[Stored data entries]
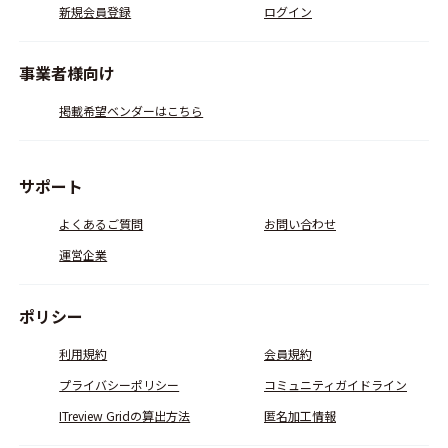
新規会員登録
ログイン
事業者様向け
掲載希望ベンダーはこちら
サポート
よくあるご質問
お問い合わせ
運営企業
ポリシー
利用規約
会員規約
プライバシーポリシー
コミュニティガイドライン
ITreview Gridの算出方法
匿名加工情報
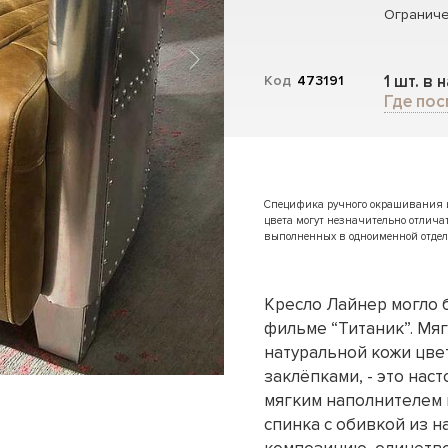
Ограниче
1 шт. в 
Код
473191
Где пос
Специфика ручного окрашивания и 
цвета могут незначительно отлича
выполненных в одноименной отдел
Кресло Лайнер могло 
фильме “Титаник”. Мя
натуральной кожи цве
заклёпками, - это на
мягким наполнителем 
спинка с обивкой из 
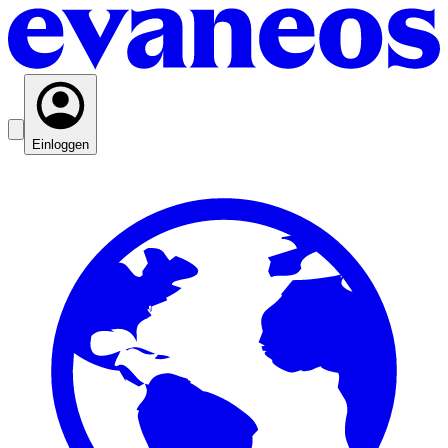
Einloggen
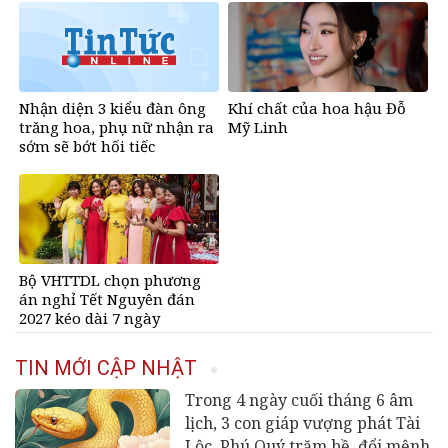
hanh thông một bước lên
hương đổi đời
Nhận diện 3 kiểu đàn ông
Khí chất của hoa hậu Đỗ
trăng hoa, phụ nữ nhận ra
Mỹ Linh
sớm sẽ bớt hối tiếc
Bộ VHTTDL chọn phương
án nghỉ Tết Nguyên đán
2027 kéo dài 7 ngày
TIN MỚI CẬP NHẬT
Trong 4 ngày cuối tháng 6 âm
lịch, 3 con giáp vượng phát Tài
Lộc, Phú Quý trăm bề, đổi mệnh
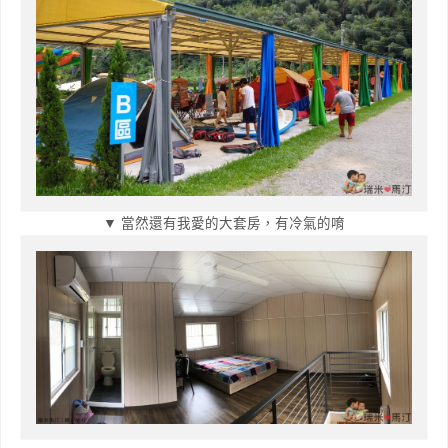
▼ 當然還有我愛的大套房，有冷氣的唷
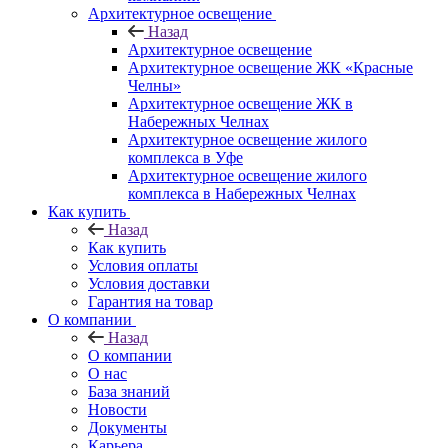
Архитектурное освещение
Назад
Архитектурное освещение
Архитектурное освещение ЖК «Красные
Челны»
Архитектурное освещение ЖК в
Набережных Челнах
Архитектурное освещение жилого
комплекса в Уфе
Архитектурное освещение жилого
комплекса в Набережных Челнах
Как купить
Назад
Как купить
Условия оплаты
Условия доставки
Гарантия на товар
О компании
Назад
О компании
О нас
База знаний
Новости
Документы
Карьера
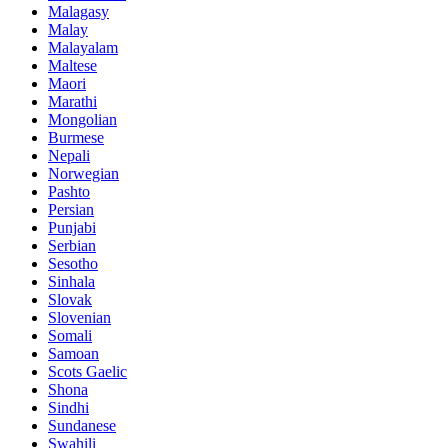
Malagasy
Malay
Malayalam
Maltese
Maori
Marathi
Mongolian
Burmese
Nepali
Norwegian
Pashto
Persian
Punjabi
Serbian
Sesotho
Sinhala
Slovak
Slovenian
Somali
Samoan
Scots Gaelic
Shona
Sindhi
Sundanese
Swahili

* * *

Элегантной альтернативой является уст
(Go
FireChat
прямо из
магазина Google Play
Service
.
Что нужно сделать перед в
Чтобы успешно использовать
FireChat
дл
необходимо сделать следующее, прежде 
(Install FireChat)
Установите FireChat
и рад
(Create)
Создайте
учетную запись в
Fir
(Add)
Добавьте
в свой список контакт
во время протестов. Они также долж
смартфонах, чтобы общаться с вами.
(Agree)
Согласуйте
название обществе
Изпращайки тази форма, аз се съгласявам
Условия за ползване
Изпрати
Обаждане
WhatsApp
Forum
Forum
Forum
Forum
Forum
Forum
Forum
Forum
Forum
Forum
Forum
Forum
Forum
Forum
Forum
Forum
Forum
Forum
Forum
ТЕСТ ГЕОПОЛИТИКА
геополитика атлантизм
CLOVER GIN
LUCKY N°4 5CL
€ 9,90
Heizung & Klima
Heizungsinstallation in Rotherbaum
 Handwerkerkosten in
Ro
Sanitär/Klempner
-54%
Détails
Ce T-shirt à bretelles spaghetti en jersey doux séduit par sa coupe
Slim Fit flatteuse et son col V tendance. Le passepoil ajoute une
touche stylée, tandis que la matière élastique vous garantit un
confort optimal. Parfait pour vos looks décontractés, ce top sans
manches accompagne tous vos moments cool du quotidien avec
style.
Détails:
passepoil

--

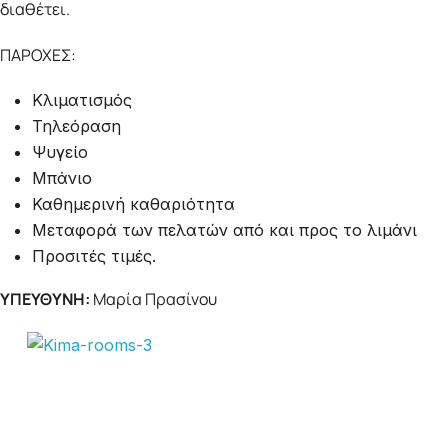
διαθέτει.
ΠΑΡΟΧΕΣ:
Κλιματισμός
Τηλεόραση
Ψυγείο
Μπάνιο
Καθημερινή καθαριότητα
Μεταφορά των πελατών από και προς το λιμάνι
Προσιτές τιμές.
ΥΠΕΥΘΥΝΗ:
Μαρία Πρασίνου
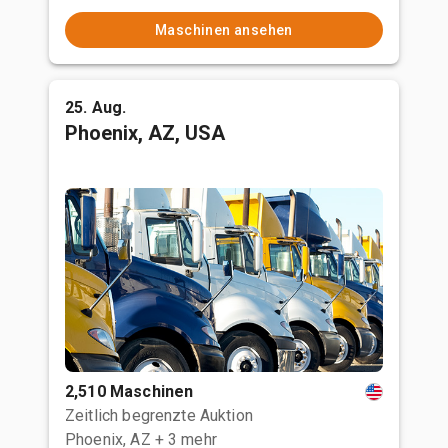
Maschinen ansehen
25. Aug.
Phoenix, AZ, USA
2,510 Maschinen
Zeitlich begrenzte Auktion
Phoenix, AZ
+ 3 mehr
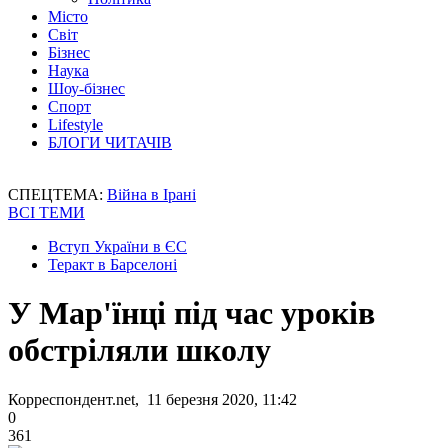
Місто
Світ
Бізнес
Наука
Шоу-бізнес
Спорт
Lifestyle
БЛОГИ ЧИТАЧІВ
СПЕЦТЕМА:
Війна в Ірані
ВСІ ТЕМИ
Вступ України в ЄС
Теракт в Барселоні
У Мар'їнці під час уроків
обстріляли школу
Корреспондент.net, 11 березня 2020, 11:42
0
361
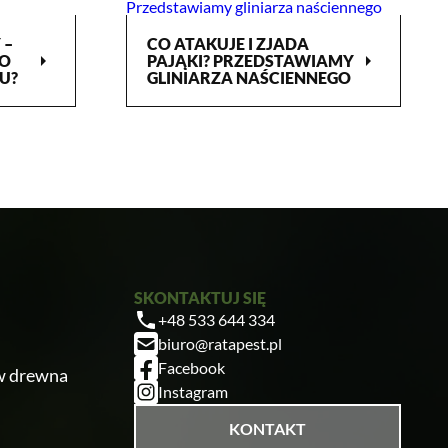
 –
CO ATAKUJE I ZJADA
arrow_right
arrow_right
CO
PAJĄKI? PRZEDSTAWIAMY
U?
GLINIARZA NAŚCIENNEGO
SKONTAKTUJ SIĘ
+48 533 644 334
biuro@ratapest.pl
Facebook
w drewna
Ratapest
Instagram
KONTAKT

Work instructions –
Within the entries, how many lines contain the word "FireChat"? Answer with a number alone.

Solution –
4